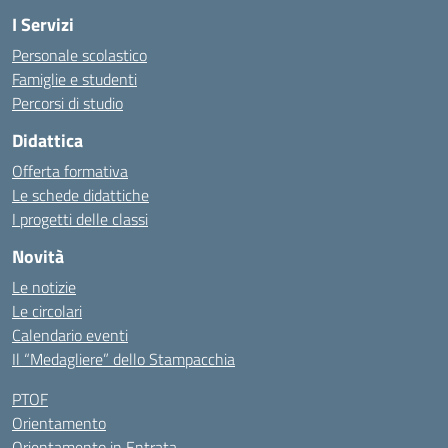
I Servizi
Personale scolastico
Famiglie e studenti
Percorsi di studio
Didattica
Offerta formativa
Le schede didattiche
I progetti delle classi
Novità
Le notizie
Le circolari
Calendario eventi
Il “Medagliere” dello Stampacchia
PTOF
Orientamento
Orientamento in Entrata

============

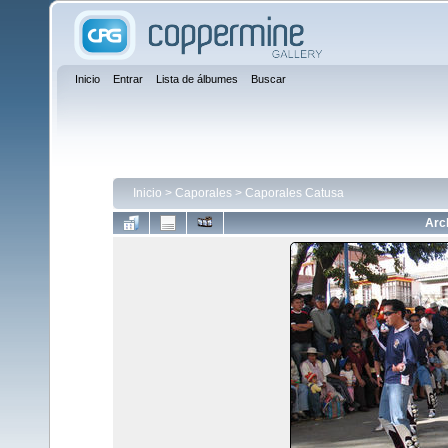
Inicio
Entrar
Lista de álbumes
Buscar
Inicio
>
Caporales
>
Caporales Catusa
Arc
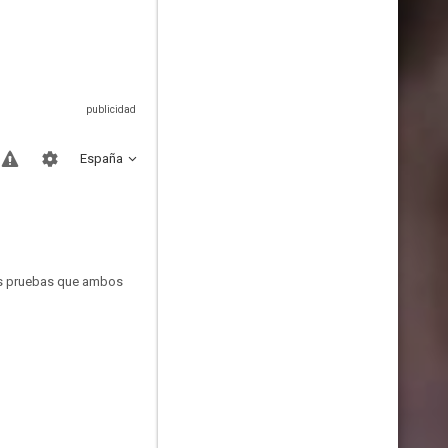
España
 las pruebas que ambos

============

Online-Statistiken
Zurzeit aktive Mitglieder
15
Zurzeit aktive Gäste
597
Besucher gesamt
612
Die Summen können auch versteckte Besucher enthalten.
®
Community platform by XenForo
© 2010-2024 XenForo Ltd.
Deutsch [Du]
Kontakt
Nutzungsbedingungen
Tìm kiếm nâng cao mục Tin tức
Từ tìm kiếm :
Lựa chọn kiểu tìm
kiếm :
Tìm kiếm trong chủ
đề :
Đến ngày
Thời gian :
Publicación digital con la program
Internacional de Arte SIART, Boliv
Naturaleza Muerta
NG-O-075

============

▶ _TASK REQUIREMENTS_
How many lines in the records above contain the word "aktive"? Reply with the number and nothing more.

▶ _FINAL ANSWER_
2